Oleh : Badrul Munir
Dalam Al-Qur’an anak manusia dikelompokan menjadi 4 kelompok, bagian pertama, anak sebagai musuh orang tuanya (apabila anak kita menjerumuskan bapaknya untuk melakukan perbuatan-perbuatan yang tidak dibenarkan oleh agama):
<>
“Wahai orang-orang yang beriman! Sesungguhnya di antara istri-istrimu dan anak-anakmu ada yang menjadi musuh bagimu, maka berhati-hatilah kamu terhadap mereka, dan jika kamu maafkan dan kamu santuni serta ampuni (mereka), maka sungguh Allah Maha Pengampun Maha Penyayang.)” (QSAt-Tagobun ayat 14)
Kelompok kedua, anak sebagai fitnah atau ujian, Fitnah yang dapat terjadi pada orangtua bilamana anak-anaknya terlibat dalam perbuatan yang negatif (terlibat narkoba, pergaulan bebas, tawuran/kekerasan antar pelajar, penipuan, atau perbuatan lainnya yang membuat susah dan resah orang tuanya)
“Sesungguhnya hartamu dan anak-anakmu hanyalah cobaan (bagimu), dan di sisi Allah pahala yang besar.” (QS At-Tagobun ayat 15)
Ketiga, anak sebagai perhiasan, (bahwa orangtua merasa sangat senang dan bangga dengan berbagai prestasi yang diperoleh oleh anak-anaknya, sehingga dia pun akan terbawa baik namanya di depan masyarakat).
“Harta dan anak-anak adalah perhiasan kehidupan dunia tetapi amal kebajikan yang terus-menerus adalah lebih baik pahalanya di sisi Tuhanmu serta lebih baik untuk menjadi harapan.” (QS Al-Kahfi ayat 46)
Keempat, anak sebagai penyejuk mata (qorrota a’yun) atau penyenang hati, Mereka adalah anak-anak yang apabila disuruh untuk beribadah segera melaksanakannya dengan penuh kesadaran anak yang menghindari kemungkaran dan kemaksiatan, anak-anak yang baik budi pekerti dan akhlaknya, ucapannya santun dan tingkah lakunya sangat sopan, serta memiliki rasa tanggung jawab yang tinggi.hal ini dijelaskan dalam Allah dalam Al-Qur’an.
“Dan orang-orang yang berkata : “Ya Tuhan kami, anugerahkanlah kepada kami pasangan kami dan keturunan kami sebagai penyenang hati (kami) dan jadikanlah kami pemimpin bagi orang-orang yang bertakwa.” (QS Al Furqon ayat 74)
Tentunya kita sebagai orang tua kita berusaha membentuk anak-anak agar masuk ke dalam kategori yang keempat sehingga proses pembentukan anak sebagai qurrota a’yun dimulai saat dalam kandungan, saat anak lahir bahkan jauh sebelum itu yakni saat memilih (calon) istri, dan proses menuju pelaminan yang islami.
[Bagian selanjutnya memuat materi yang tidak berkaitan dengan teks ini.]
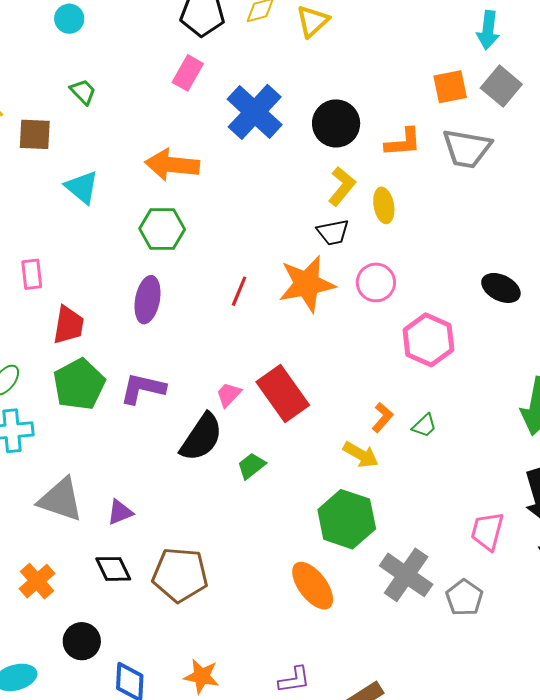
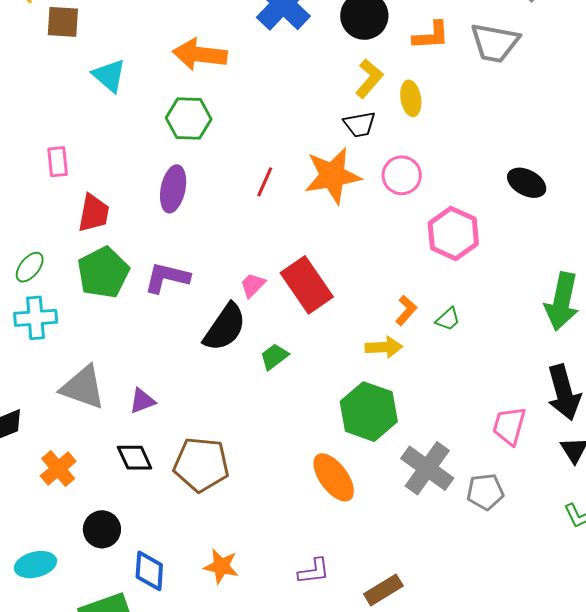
yellow arrow: (361, 455) -> (384, 347), turned -33
gray pentagon: (464, 598) -> (485, 492), turned 30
Proses pembentukan ini terus kita lakukan sampai anak menjadi dewasa dan mandiri.
Namun melihat dunia anak-anak dalam beberapa tahun ini sungguh memiluhkan beberapa perilaku negatif yang muncul khususnya kekerasan baik kekerasan yang menjadikan anak sebagai korban maupun kekerasan yang melibatkan anak sebagai pelakunya.
Berita kekerasan anak yang memiluhkan dengan tewasnya siswa sekolah dasar di Kebayoran Jakarta akibat (diduga) dianiaya oleh teman sekelasnya. Suatu tindakan yang sangat disayangkan diakukan seorang anak SD yang masih polos tetapi sudah tega melakukan tindakan kekerasan sampai nyawa harus melayang.
Kekerasaan terhadap siswa sekolah bukan hanya kali ini saja beberapa rentetan kasus kekerasan terhadap anak sekolah terus memenuhi berita massa di Indonesia, baik kekerasan verbal, seksual bahkan kekerasan fisik yang berujung kematian seperti yang terjadi di Jakarta ini.
Kita harus berfikir ada apa dengan pendidikan kita selama ini, mengapa anak sekolah berubah menjadi seorang kriminal seperti ini. Apa yang menjadi penyebab kekerasan ini?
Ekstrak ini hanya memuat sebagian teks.